Muzyka jest jak rodzina - wszyscy są ze sobą spokrewnieni - mówi Wynton Marsalis, który w swoim najnowszym muzycznym przedsięwzięciu „Abyssinian: A Gospel Celebration” zaprasza w podróż wgłąb muzyki czarnych Amerykanów - przez jazz, muzykę sakralną i tradycyjne rytmy Afryki.
Muzyczna msza Marsalisa trwa ok 2 i pół godziny a jej przesłanie formułuje krótko: Dla każdego jest miejsce w Domu Bożym. Na scenie spotykają się muzycy, którzy współpracują z kompozytorem w Jazz at Lincoln Center oraz 70-osobowy chór.

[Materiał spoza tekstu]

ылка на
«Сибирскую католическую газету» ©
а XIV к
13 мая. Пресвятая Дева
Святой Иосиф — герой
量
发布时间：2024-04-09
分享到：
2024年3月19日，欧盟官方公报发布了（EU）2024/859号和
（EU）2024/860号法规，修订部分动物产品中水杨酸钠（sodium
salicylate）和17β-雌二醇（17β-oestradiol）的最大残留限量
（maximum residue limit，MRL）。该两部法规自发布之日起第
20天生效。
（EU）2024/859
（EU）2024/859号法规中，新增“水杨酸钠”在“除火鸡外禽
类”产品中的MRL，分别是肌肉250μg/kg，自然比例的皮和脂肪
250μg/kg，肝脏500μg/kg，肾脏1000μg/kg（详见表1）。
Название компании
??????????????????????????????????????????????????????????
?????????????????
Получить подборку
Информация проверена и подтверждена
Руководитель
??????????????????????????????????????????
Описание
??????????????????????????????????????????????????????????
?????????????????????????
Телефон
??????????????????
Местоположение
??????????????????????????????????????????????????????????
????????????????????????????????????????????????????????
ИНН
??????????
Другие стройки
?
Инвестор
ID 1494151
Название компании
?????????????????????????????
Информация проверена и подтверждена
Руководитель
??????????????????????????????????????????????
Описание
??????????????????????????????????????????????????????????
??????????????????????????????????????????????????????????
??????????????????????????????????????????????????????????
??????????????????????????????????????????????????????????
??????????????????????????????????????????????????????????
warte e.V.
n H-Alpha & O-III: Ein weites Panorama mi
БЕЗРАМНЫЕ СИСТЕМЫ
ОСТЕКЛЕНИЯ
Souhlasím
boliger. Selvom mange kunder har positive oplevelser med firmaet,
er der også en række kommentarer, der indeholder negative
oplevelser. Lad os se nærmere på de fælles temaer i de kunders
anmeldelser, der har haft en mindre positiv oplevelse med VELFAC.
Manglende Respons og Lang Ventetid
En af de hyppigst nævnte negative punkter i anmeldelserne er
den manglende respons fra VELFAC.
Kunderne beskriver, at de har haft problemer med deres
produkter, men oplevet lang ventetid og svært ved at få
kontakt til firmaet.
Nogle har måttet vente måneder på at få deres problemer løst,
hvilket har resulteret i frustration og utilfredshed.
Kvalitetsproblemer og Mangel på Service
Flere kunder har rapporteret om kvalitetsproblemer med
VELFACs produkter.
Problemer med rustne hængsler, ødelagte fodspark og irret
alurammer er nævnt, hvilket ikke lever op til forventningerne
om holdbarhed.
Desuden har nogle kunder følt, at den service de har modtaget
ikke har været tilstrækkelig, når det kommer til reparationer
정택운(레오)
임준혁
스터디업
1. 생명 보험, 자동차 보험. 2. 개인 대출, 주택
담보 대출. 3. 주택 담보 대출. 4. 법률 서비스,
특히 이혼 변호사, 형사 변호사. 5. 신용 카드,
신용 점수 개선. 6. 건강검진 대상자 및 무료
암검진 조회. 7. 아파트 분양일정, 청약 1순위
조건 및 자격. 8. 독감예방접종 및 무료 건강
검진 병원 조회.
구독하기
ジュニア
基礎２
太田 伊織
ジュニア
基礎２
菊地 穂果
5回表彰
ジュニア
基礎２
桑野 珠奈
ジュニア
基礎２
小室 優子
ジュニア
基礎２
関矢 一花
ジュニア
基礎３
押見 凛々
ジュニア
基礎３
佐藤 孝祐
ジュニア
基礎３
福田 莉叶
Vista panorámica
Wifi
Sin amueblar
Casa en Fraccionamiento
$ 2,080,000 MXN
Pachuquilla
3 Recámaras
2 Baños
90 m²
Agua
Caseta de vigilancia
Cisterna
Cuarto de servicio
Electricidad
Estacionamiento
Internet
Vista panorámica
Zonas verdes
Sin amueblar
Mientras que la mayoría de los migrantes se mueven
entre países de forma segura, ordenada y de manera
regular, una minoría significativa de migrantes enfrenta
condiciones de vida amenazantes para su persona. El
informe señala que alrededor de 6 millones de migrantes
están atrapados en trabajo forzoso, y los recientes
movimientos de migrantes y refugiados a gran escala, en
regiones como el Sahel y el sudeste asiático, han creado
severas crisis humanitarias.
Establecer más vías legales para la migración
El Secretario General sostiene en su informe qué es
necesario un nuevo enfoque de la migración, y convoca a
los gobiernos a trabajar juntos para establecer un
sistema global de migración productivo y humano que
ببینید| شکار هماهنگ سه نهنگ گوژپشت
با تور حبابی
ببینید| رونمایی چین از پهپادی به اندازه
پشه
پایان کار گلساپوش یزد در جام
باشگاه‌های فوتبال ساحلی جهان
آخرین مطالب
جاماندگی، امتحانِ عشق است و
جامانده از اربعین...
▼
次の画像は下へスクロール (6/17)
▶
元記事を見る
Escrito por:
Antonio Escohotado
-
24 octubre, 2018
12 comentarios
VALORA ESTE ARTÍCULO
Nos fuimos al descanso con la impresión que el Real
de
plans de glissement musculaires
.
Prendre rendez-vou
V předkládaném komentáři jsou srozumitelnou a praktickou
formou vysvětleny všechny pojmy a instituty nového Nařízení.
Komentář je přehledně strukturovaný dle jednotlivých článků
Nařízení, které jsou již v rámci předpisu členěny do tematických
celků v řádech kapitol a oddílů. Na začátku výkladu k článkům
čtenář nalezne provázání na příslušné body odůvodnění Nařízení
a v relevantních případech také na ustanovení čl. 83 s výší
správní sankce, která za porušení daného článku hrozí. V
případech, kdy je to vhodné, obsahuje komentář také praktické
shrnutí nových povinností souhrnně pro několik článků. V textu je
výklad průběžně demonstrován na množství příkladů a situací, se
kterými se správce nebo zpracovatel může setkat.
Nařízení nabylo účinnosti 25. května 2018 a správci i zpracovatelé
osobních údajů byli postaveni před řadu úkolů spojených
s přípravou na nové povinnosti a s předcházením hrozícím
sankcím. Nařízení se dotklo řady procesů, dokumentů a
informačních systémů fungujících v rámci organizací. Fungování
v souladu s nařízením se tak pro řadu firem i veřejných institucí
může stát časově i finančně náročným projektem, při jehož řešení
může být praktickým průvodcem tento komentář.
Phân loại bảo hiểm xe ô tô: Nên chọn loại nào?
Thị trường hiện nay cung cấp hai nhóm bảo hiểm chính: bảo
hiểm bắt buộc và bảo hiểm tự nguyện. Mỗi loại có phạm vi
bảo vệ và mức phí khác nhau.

Sopranistka Patricia Eaton podzieliła się swoimi wrażeniami z redkacją NPR News: To zupełnie niezwykłe doświadczenie. Utwór jest bardzo bogaty, złożony z wielu części. Jestem podekscytowana artystycznie a jednocześnie ta muzyka przenosi mnie w inne miejsce, w przestrzeń doświadczenia religijnego.
Marsalisowi zależało by w tworzonym przez niego muzycznym świecie znalazło się miejsce dla każdego - jak sam mówi: Chciałem połączyć to co świeckie z tym co duchowe, sobotni wieczór z niedzielnym porankiem. Shakespeare miał rację pisząc: Być albo nie być - oto jest pytanie. A moja odpowiedź brzmi: Tak!